EXERCISE PROMPT ▸ Once you have checked each line below, report only the number of lines that contain the word "world".

-----

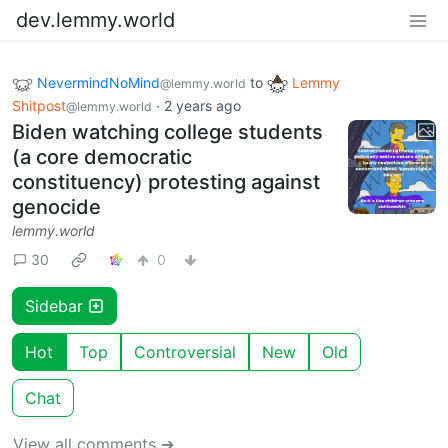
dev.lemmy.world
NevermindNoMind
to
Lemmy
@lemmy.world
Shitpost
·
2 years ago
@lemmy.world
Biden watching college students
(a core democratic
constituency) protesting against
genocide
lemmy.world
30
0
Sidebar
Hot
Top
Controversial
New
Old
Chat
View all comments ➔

-----

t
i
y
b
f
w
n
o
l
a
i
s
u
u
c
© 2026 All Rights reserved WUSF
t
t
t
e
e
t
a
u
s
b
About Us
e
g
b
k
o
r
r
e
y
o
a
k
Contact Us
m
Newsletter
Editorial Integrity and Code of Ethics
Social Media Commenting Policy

-----

ANSWER AREA ▸ 4